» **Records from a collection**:

-*-

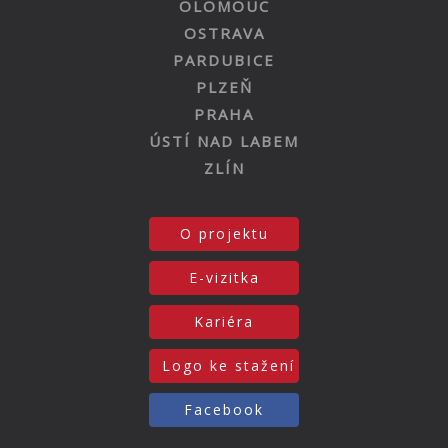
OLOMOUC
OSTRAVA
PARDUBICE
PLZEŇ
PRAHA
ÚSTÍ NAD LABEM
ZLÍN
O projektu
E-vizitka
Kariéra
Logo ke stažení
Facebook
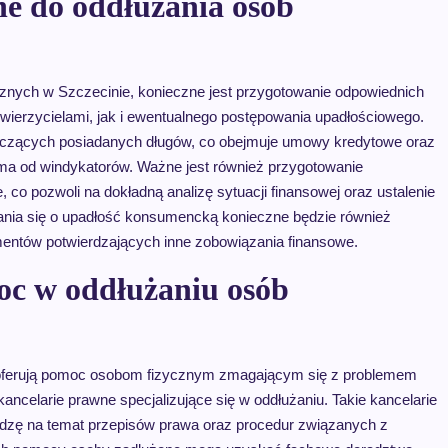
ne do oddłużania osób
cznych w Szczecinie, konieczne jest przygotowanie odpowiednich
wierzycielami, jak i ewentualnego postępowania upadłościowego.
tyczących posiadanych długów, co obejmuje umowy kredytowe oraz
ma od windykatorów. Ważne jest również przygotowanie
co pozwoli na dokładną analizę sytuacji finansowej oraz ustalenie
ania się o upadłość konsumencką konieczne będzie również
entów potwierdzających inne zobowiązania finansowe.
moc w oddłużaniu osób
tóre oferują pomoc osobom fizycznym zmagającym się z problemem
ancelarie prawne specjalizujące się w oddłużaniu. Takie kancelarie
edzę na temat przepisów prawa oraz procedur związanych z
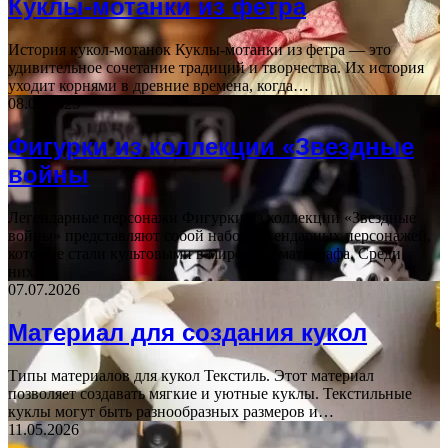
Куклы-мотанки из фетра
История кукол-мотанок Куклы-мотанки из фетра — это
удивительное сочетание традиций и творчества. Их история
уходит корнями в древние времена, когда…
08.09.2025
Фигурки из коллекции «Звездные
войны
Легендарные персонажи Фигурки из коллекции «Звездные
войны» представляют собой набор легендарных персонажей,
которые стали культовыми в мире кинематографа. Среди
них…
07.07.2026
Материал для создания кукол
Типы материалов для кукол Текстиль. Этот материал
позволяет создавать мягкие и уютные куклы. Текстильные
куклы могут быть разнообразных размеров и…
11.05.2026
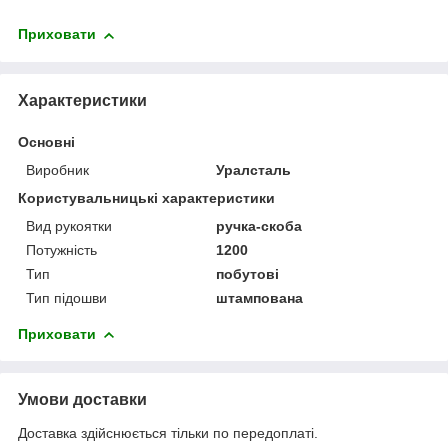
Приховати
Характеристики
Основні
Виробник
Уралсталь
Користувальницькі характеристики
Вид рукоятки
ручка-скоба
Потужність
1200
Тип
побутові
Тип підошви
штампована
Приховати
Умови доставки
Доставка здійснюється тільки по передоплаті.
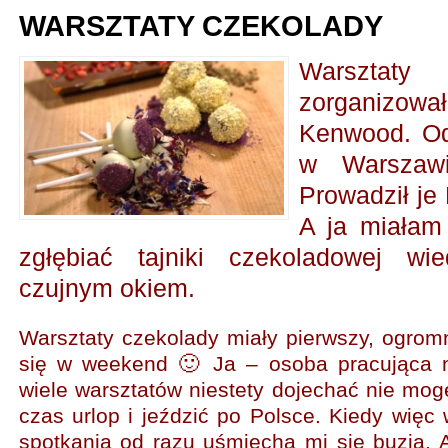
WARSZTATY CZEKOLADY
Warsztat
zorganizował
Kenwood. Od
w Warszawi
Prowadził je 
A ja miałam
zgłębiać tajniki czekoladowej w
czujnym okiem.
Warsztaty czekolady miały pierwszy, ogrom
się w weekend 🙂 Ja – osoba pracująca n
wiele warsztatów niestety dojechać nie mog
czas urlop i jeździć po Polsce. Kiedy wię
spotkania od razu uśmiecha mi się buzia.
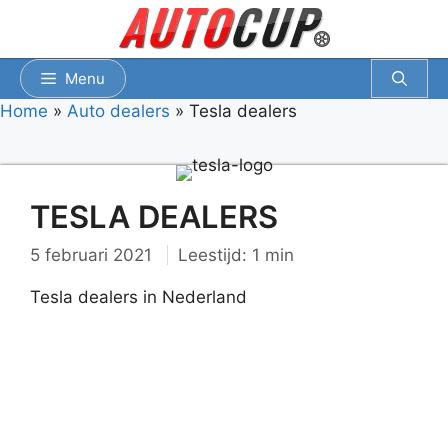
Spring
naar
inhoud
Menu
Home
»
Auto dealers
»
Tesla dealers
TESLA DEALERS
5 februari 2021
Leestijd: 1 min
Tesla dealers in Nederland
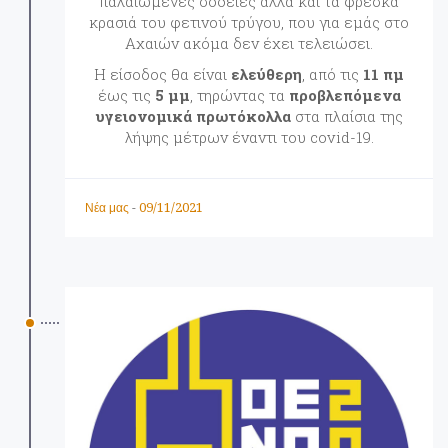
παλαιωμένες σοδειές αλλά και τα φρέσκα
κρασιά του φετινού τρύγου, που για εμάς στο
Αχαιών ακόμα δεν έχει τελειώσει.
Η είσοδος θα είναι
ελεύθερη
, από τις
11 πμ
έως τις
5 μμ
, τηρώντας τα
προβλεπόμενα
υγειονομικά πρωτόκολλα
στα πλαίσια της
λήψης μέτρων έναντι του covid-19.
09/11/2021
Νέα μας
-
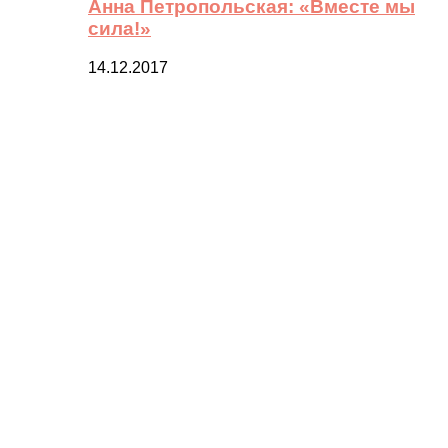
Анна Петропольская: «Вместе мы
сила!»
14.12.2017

-*-

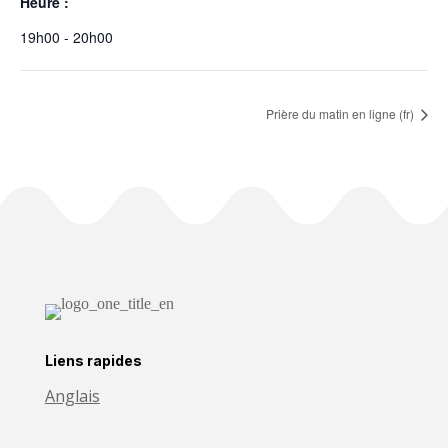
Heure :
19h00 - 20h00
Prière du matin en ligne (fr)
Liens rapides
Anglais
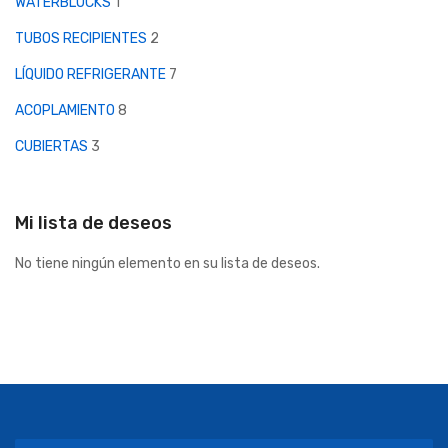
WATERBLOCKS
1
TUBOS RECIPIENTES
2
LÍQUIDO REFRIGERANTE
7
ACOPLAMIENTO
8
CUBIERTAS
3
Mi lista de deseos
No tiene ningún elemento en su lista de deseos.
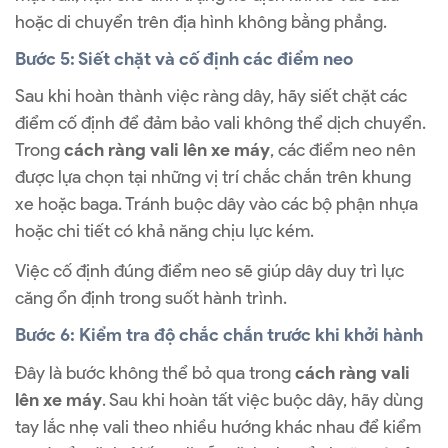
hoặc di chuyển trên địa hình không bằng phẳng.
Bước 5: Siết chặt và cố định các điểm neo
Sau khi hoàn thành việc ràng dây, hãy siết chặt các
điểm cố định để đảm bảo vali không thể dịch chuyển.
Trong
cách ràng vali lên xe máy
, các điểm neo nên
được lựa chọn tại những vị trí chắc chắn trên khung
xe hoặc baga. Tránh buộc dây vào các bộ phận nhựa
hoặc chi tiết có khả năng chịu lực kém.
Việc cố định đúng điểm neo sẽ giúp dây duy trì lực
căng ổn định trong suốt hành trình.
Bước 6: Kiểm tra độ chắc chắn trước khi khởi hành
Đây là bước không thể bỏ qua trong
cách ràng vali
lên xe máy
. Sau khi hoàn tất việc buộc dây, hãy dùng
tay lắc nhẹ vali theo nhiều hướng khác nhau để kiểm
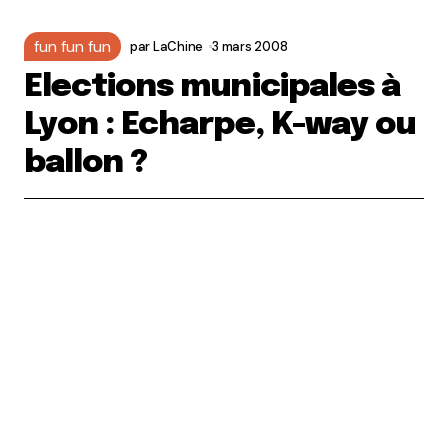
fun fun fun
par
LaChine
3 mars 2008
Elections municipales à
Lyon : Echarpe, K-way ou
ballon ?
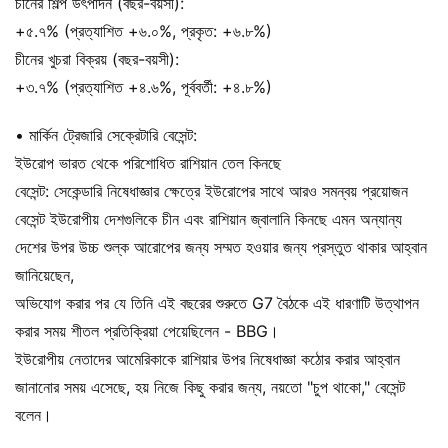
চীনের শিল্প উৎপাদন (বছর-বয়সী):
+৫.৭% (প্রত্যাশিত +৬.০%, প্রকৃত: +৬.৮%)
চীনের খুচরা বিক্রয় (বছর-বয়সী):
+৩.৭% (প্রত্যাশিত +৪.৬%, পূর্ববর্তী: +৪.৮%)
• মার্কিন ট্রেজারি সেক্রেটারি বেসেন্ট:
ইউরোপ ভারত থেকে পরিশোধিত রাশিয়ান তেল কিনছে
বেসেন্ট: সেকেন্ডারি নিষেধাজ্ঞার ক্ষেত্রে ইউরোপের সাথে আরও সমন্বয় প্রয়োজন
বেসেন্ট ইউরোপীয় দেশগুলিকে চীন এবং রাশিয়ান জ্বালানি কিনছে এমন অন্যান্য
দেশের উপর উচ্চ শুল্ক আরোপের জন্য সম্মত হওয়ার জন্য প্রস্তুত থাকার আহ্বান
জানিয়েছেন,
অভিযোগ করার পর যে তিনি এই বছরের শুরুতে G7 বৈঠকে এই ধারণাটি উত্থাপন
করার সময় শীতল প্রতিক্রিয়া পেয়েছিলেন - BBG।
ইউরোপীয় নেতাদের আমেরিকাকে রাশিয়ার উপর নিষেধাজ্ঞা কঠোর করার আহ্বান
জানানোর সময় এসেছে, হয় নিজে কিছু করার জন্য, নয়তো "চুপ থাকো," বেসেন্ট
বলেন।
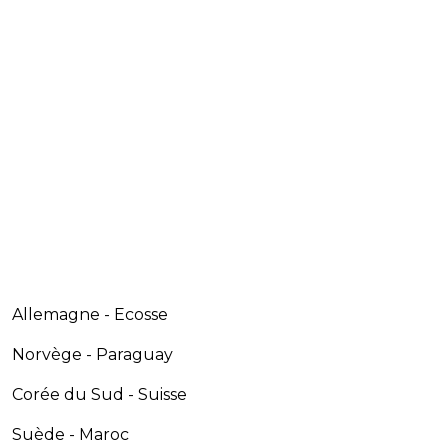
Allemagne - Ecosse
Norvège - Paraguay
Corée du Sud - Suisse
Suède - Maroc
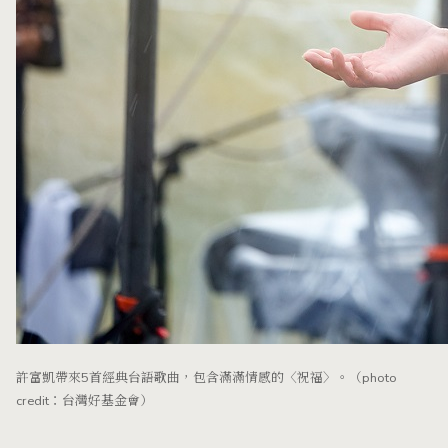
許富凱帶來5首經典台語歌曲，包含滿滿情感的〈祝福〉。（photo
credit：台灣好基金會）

-*-

» **What you are asked to do**: With the pictures removed, print only the lines starting at the line that has "куклы могут быть разнообразных размеров и…" and ending at the line that has "czas urlop i jeździć po Polsce. Kiedy wię", both ends included, exactly as they stand above.

» **Exercise answer**:
куклы могут быть разнообразных размеров и…
11.05.2026
Приховати
Характеристики
Основні
Виробник
Уралсталь
Користувальницькі характеристики
Вид рукоятки
ручка-скоба
Потужність
1200
Тип
побутові
Тип підошви
штампована
Приховати
Умови доставки
Доставка здійснюється тільки по передоплаті.
WARSZTATY CZEKOLADY
Warsztat
zorganizował
Kenwood. Od
w Warszawi
Prowadził je 
A ja miałam
zgłębiać tajniki czekoladowej w
czujnym okiem.
Warsztaty czekolady miały pierwszy, ogrom
się w weekend 🙂 Ja – osoba pracująca n
wiele warsztatów niestety dojechać nie mog
czas urlop i jeździć po Polsce. Kiedy wię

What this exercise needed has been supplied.